最終的にドラえもんが「逆時計」で時間を戻したことで事なきを得たが、「人間製造機」は絶対に販売してはいけない危険すぎるひみつ道具といえるだろう。
■言葉に反応して暴走! コントロール不能の「空飛ぶうす手じゅうたん」
てんとう虫コミックス第29巻に収録されている「空飛ぶうす手じゅうたん」は、一見すると『アラビアンナイト』の世界を体験できる道具に見える。しかし、この道具はもともと1枚の布地であり、のび太がしずかにプレゼントして、彼女がそれで手作りの服を仕立てたことで悲劇が始まった。
この道具は「飛ぶ」「あがる」「うかぶ」といった言葉に反応し、使用者の意思とは無関係に空中に飛び上がる特性を持っている。しかもコントロールがまったく利かないという欠陥が発覚したため、販売中止になっていた。

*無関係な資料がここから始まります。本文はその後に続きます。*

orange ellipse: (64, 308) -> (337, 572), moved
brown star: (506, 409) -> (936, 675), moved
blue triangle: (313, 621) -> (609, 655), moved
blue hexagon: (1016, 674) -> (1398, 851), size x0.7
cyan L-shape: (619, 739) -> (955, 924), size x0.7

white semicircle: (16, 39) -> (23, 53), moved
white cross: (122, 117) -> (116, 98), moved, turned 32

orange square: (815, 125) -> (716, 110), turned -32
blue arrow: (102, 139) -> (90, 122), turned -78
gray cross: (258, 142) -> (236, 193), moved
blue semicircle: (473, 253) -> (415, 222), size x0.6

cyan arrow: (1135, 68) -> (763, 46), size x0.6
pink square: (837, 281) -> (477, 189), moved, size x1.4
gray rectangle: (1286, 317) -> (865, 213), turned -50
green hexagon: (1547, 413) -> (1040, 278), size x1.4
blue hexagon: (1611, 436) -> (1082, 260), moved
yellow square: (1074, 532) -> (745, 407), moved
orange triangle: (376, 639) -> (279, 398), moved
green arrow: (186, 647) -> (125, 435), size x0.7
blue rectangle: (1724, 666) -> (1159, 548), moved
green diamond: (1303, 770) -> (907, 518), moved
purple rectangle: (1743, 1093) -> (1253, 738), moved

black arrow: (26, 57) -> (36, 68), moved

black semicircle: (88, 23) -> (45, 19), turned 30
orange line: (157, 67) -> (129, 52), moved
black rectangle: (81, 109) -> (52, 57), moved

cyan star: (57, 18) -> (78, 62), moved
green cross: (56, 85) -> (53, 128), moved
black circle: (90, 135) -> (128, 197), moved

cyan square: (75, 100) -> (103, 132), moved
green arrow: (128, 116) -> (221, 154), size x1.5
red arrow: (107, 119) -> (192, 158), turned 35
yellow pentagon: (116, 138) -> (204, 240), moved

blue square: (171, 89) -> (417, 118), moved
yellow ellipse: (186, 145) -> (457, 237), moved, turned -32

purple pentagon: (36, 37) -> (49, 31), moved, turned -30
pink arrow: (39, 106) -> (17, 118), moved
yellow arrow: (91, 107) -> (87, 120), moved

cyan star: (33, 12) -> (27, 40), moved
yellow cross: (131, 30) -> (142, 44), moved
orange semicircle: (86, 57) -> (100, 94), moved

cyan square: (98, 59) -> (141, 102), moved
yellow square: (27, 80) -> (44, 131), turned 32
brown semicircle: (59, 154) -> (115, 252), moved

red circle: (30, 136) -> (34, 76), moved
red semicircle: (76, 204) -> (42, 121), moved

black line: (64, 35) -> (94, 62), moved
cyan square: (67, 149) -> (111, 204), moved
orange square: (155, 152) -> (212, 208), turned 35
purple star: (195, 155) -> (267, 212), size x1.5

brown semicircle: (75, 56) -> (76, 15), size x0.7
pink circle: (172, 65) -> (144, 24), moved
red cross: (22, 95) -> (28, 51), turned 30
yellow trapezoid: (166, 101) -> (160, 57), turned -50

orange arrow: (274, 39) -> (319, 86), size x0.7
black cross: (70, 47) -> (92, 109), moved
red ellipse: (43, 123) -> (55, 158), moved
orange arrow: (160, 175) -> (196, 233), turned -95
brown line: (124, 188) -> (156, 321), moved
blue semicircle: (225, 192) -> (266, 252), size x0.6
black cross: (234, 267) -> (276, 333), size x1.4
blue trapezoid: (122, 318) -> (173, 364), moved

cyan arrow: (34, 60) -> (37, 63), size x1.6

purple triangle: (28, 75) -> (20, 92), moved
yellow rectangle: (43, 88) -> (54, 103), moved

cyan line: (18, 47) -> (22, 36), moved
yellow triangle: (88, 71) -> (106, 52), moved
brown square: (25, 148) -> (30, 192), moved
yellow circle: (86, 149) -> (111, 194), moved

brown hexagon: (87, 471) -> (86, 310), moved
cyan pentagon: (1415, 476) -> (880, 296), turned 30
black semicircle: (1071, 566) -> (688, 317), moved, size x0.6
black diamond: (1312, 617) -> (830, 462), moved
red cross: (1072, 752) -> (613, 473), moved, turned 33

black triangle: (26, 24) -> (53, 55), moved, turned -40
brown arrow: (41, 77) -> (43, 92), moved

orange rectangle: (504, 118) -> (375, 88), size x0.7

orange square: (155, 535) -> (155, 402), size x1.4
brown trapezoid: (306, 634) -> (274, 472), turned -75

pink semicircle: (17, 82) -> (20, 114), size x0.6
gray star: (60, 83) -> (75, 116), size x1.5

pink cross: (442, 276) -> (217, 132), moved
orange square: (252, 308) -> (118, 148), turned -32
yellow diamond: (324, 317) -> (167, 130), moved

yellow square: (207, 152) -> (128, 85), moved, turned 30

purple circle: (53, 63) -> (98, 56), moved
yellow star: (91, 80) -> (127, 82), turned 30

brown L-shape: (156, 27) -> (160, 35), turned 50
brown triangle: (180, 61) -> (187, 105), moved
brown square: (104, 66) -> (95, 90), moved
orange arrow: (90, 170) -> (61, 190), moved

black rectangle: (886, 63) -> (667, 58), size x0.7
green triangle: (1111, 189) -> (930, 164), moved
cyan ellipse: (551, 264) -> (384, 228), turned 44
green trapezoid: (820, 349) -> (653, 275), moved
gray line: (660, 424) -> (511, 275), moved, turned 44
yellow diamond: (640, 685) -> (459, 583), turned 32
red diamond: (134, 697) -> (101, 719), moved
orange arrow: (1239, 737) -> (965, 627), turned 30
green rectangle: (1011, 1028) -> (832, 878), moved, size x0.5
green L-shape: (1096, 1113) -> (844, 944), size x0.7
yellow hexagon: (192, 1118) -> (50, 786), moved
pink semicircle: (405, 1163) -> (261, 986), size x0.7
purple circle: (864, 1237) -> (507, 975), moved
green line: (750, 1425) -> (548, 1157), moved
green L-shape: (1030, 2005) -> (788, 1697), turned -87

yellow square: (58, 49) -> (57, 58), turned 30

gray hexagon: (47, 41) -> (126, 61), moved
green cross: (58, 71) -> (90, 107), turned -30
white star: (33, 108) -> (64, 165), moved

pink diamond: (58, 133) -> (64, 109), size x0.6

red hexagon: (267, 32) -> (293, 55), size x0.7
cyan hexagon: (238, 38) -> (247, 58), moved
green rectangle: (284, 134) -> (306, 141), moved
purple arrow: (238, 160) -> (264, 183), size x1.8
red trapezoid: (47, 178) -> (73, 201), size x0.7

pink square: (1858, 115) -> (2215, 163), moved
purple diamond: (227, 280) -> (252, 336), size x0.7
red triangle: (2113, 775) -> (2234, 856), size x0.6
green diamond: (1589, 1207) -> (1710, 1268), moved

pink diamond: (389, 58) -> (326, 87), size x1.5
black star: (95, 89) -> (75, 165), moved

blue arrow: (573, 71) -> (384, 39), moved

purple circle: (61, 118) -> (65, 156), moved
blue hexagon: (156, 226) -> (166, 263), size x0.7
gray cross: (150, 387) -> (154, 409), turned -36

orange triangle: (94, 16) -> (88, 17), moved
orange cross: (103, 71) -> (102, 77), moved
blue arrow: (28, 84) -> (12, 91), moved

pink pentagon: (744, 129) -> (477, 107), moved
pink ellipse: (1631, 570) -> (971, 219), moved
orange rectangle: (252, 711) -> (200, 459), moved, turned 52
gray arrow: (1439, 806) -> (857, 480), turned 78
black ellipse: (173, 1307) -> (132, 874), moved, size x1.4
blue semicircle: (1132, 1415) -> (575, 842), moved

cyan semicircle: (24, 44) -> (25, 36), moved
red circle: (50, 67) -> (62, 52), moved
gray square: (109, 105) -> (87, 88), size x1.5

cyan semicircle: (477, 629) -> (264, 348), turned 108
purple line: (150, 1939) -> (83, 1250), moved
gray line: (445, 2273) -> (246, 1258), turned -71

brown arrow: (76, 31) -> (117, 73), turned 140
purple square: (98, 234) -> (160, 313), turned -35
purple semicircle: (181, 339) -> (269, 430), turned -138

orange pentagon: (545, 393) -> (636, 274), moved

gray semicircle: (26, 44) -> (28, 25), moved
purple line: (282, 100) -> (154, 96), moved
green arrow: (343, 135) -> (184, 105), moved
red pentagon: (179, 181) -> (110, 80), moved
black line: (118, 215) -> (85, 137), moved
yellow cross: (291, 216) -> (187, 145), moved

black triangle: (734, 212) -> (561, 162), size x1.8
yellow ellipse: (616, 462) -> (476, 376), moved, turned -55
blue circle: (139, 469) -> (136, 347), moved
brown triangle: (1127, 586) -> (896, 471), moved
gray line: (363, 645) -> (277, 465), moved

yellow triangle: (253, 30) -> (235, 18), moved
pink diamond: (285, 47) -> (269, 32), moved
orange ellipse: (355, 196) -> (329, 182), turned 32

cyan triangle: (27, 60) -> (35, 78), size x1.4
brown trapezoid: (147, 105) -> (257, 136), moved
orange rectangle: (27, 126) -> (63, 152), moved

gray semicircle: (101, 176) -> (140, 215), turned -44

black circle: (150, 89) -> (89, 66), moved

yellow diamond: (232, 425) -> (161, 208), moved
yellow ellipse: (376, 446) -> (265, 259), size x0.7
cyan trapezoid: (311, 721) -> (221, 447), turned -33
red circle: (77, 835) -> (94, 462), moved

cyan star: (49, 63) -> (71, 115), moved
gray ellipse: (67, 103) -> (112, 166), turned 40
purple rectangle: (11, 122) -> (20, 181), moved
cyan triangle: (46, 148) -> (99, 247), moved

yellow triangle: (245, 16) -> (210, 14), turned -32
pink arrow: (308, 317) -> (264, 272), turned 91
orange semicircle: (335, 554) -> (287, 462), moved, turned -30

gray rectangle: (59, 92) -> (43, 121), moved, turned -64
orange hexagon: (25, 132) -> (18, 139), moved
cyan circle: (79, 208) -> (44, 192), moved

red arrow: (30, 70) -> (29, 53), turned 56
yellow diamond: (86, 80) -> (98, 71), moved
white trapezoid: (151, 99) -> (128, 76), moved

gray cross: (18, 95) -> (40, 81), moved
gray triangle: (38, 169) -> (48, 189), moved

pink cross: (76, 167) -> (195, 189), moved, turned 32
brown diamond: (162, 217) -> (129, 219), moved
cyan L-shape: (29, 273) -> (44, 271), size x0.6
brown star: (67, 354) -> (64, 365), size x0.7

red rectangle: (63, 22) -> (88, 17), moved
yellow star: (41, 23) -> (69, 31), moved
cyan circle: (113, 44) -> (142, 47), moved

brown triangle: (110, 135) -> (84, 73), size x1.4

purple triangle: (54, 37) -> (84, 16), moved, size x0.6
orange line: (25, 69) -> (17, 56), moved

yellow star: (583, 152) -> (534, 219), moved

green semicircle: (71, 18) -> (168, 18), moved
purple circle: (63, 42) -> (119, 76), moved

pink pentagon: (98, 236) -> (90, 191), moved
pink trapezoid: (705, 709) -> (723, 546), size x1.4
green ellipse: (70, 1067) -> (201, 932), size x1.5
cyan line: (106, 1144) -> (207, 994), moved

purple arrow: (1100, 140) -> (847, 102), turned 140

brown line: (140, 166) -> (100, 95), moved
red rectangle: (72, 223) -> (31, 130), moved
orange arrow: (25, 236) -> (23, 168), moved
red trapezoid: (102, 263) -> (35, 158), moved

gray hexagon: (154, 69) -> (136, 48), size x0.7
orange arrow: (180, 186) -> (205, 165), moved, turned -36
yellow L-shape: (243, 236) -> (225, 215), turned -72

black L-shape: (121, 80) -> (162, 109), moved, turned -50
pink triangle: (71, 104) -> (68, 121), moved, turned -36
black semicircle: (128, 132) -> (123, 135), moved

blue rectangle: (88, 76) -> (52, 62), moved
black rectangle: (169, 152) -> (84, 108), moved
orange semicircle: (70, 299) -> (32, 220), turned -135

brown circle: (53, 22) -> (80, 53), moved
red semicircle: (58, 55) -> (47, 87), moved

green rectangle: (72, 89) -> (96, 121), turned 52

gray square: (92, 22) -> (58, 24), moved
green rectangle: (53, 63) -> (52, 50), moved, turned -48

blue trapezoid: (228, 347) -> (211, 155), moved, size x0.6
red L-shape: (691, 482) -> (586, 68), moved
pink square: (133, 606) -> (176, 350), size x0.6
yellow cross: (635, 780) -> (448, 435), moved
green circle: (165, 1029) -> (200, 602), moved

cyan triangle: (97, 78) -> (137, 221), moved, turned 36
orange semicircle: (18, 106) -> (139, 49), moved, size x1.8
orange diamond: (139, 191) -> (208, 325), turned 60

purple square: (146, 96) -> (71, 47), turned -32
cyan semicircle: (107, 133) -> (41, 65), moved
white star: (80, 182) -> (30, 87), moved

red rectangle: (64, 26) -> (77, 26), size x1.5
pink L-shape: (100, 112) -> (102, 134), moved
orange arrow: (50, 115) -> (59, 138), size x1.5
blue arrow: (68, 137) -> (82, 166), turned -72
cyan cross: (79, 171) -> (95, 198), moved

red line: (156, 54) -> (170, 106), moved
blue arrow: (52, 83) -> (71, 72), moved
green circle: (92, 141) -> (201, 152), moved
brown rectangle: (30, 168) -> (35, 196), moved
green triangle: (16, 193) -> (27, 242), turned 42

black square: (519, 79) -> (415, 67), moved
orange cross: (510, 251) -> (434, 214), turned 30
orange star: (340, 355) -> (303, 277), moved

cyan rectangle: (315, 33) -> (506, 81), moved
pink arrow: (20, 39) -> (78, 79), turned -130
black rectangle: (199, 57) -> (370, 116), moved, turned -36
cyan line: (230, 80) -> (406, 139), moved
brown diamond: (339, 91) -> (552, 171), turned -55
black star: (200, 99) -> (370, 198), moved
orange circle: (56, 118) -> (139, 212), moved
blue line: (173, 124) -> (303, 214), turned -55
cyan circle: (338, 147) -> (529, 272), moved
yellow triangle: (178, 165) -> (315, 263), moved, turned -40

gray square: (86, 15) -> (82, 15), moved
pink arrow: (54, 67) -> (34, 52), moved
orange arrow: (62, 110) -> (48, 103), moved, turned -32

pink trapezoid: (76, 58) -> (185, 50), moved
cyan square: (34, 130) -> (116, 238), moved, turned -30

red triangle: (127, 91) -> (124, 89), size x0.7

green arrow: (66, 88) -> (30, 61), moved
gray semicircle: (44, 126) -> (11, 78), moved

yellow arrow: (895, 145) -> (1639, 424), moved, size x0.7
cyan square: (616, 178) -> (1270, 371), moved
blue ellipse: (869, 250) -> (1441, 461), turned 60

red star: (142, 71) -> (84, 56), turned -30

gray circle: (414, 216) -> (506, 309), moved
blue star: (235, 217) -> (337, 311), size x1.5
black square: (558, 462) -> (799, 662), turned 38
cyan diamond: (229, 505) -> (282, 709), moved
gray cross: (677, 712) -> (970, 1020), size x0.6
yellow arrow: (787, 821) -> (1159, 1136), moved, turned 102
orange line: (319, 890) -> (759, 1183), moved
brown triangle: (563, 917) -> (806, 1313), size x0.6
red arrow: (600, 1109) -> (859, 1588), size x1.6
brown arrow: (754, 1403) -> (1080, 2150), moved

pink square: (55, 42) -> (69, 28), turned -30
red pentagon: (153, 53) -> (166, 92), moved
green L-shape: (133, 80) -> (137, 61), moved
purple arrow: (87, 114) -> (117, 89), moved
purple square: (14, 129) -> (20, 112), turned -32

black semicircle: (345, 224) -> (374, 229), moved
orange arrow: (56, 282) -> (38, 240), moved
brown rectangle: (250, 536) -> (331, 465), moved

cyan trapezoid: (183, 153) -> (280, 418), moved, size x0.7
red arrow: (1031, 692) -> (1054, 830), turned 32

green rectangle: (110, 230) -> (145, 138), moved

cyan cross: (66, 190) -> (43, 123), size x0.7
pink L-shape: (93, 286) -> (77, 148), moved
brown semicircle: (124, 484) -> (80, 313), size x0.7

だが、そんな事情を知らないしずかは、この布で作った服を着て外出してしまう。作中では彼女が「飛ぶ」といった言葉を耳にしそうになるたび、のび太たちが慌ててそれを阻止しようと奔走するコミカルな様子が描かれている。
最終的にはしずかが自ら「飛ぶ」という言葉を口にし、その瞬間、服が脱げて、布だけが空へと飛んで行ったため大事には至らなかった。
この「空飛ぶうす手じゅうたん」は、スカーフにして首に巻きつけるだけでも体が浮き上がってしまう。使い方次第では便利な道具になりそうだが、安全性が担保されない以上、ただの凶器になりかねない恐ろしい代物だ。